What makes a company successful?...

... delivering products and services that are relevant and create impact among consumers.

I combine my expertise as a Marketing executive in a Fortune 500 company and my passion as an investor to find the Companies that I think have "cracked the code" with consumers. Advertising does work. When I see a new product that fits relevant consumer trends, and that is supported with a campaign that I find particularly shrewd and innovative, I know that Company is potentially a great investment.

One of the great investors of all times, Peter Lynch, recommends to "buy what you know". You watch TV, go to the supermarket and walk around everyday. Observe... look around: what you see can make you money in the stock market. Now, let's be clear: a Company is not good just because it advertises. What we have to look for is great products supported with -and enhanced by- great advertising.

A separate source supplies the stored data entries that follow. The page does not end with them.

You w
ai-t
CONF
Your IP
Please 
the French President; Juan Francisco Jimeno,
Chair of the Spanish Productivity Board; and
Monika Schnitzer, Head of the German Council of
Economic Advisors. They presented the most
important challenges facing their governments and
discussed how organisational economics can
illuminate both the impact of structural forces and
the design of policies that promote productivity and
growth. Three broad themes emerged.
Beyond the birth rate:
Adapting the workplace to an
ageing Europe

The principle is simple: if something is good enough to draw your interest, it will be of interest to millions of persons just like you.

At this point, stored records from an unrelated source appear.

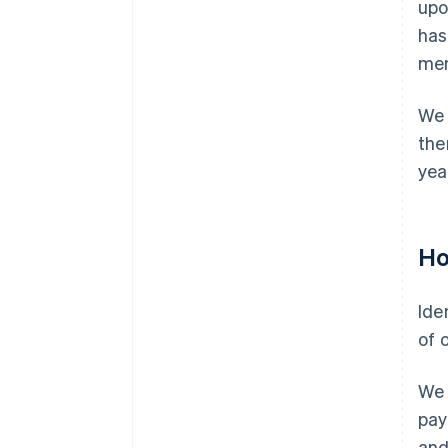
upo
has
men
We 
the
yea
Ho
Ide
of o
We 
pay
and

It is my goal to share with the reader my findings in the world of marketing which I think will turn into great returns for investors. Profit from it!

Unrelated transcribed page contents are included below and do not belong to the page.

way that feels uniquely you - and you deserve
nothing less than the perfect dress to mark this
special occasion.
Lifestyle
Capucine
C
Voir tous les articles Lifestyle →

Saturday, September 1, 2007

Coke is it!

I used to be an avid Pepsi drinker. For me, Coke was a fairly standard, no-frills kind of drink. However, during the last couple of years I've seen with growing admiration the dramatic push The Coca-Cola Company (KO) is making in terms of innovation and outstanding product quality. First it was Coke Zero. Although skeptical at the beginning, it took me a couple of months to try this product; I mean, what could be so different from Pepsi One, anyway? Boy, was it different!! The first taste made me a convert. What a product!! Refreshing, flavorful and yet quite light. This successful introduction was followed by Coke's latest brilliant moves: the launch of Diet Coke Plus -Diet Coke with added vitamins and minerals-, and the acquisition of Glaceau, the manufacturer of the wildly successful VitaminWater line. Both initiatives strongly position the company to fully leverage the already robust -and still growing- consumers demand for healthier, balanced products that support their quest for overall well-being. In the best tradition of a consumer goods leader, Coca-Cola is strongly supporting both products with integrated marketing campaigns across several mediums. Perhaps the best example of advertising at work is VitaminWater. After just a few weeks of closing the Glaceau deal, Coca-Cola launched a vibrant, massive multi-media campaign to support VitaminWater, reinforcing its positioning as a hip, alternative brand for the in-crowd.
All this activity has not gone unnoticed in Wall Street. Coca-Cola share price has increased from around $44 in October 2006 to $54 in late August. While at 24 times trailing earnings the stock is not exactly cheap by historical standards at this point, I think Coke's portfolio strategy is definitely working. The Company is asserting its leadership position in the beverage market through a demonstrated understanding of what the consumers want and, most importanttly, where they are going in terms of priorities and needs. Growth at Coke can only bubble up.